◆ Provided information
###

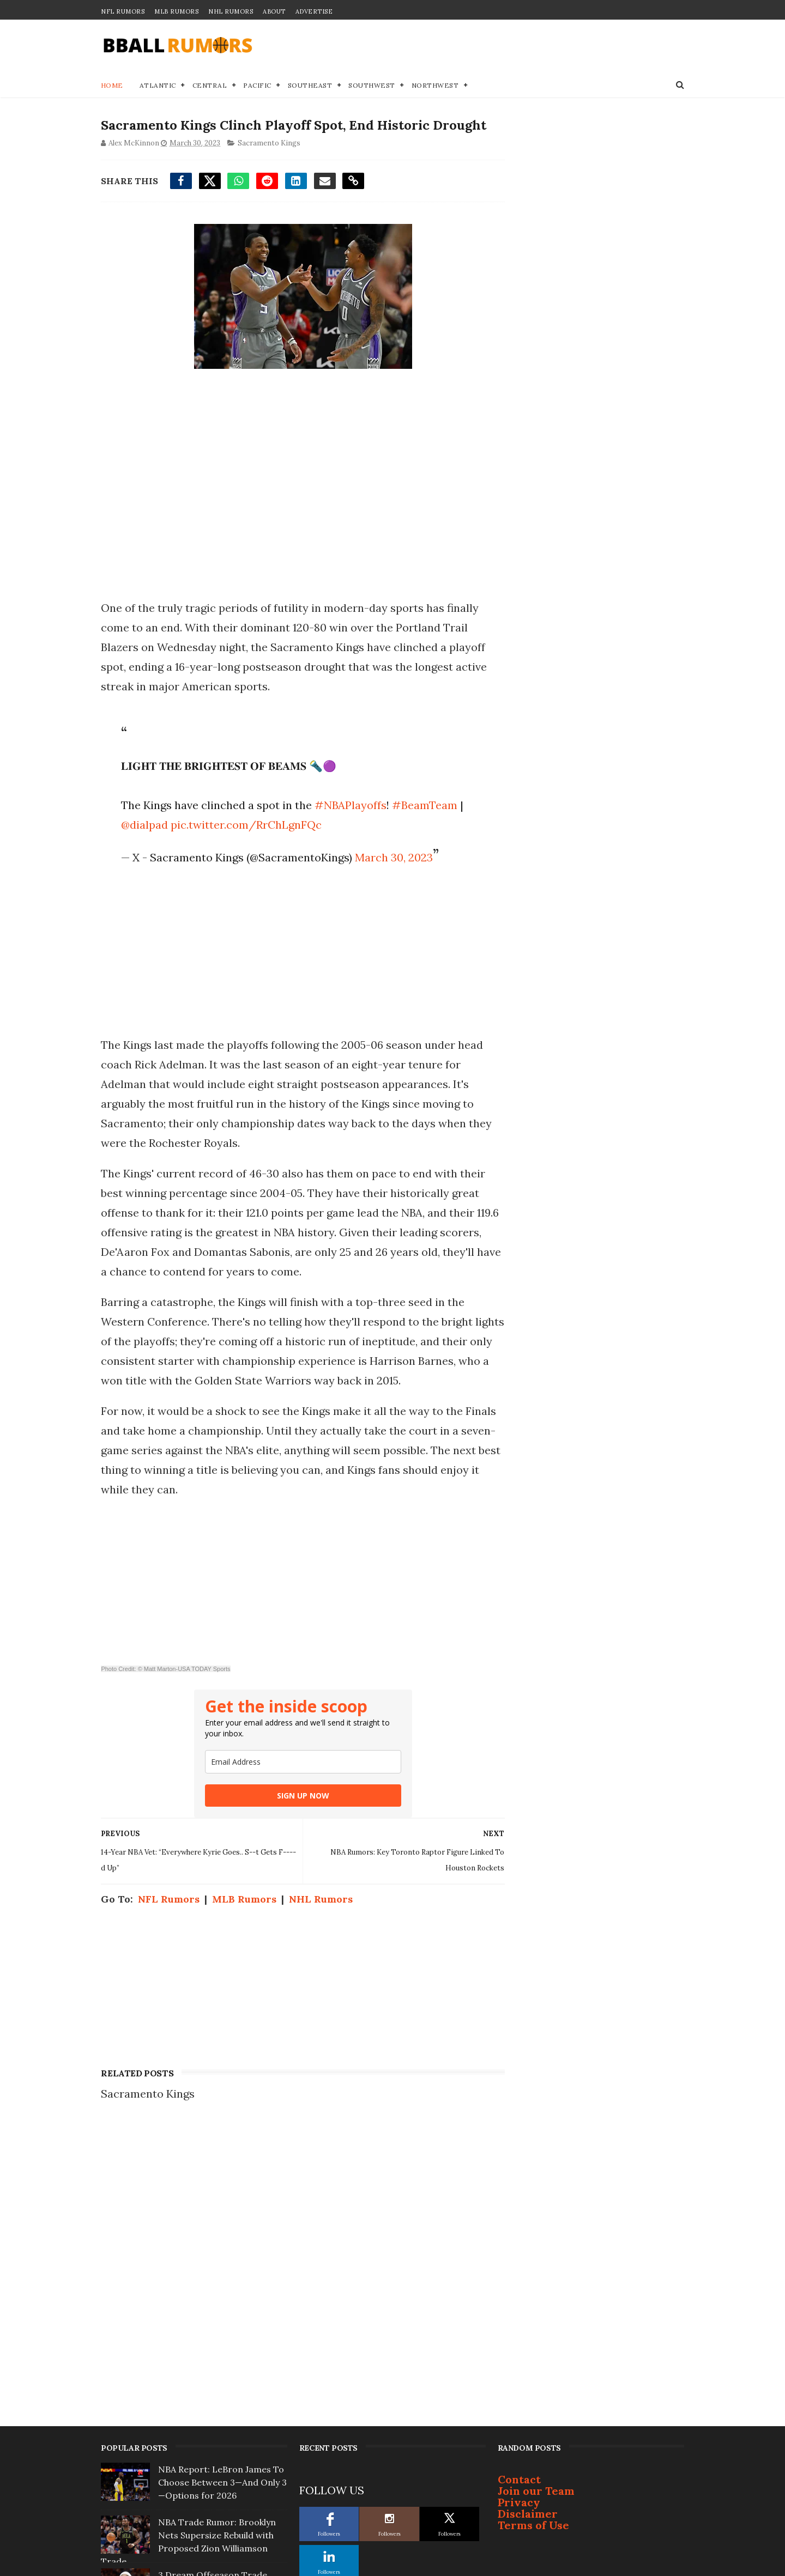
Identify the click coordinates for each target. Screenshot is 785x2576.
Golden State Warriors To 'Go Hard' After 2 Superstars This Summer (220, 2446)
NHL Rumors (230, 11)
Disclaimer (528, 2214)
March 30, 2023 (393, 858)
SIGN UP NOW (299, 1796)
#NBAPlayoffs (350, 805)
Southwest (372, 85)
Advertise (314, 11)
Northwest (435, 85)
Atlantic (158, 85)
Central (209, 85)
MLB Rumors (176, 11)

###

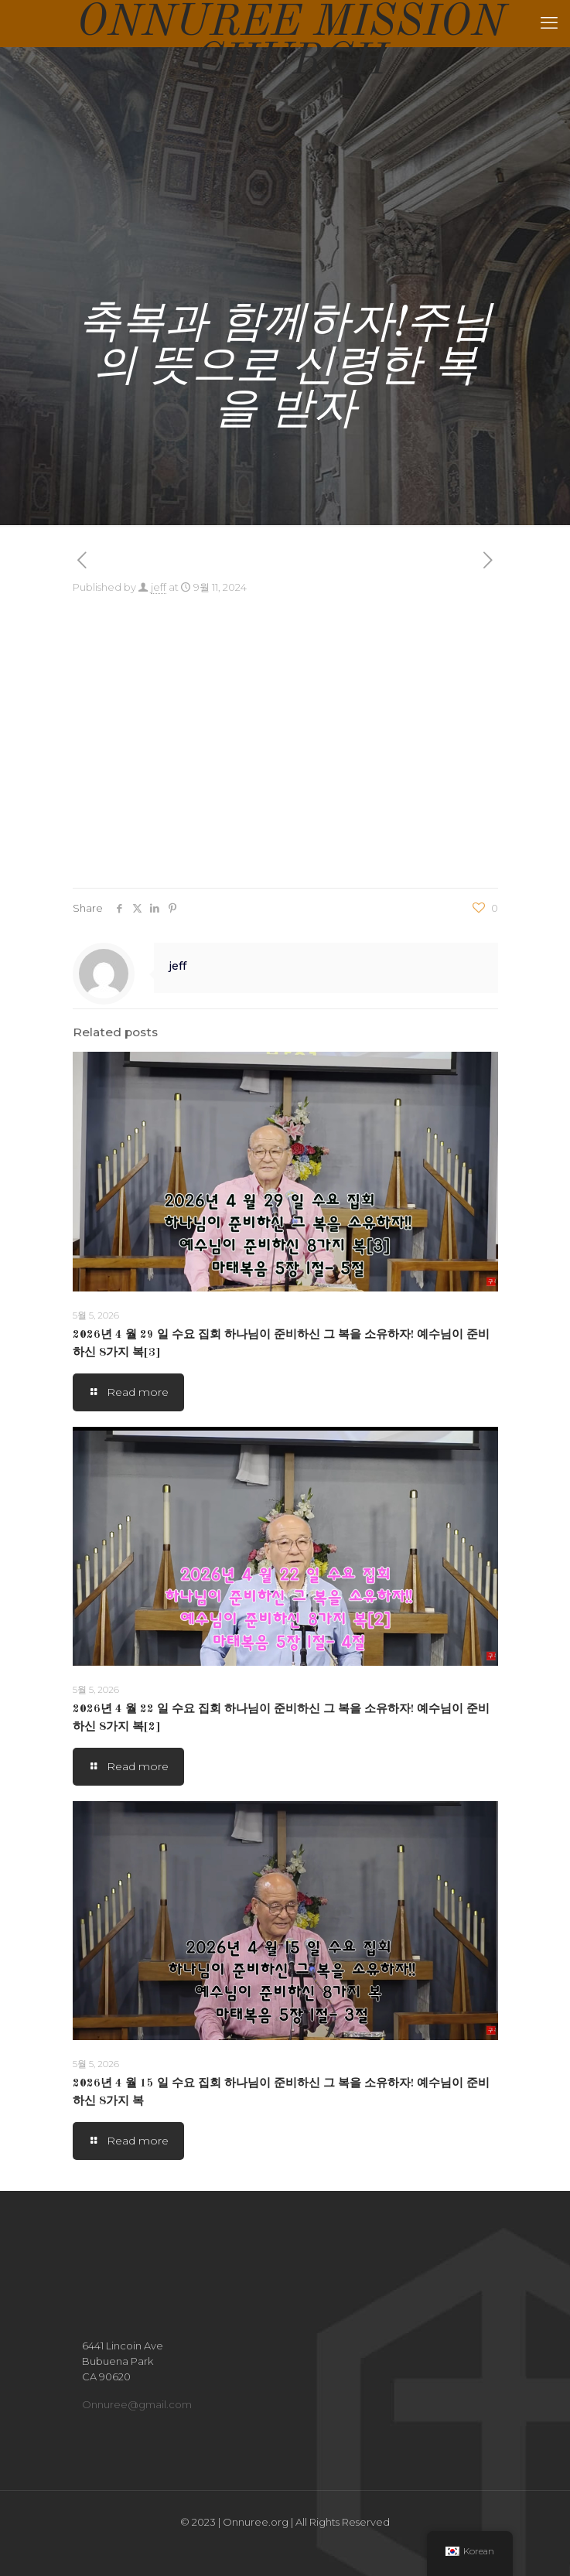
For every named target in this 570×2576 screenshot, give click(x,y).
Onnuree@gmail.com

###

Among the lines above, repeat exactly those from the line with "Identify the click" to the line with "MLB Rumors (176, 11)", counting both ends.

◆ Exercise solution
Identify the click coordinates for each target. Screenshot is 785x2576.
Golden State Warriors To 'Go Hard' After 2 Superstars This Summer (220, 2446)
NHL Rumors (230, 11)
Disclaimer (528, 2214)
March 30, 2023 (393, 858)
SIGN UP NOW (299, 1796)
#NBAPlayoffs (350, 805)
Southwest (372, 85)
Advertise (314, 11)
Northwest (435, 85)
Atlantic (158, 85)
Central (209, 85)
MLB Rumors (176, 11)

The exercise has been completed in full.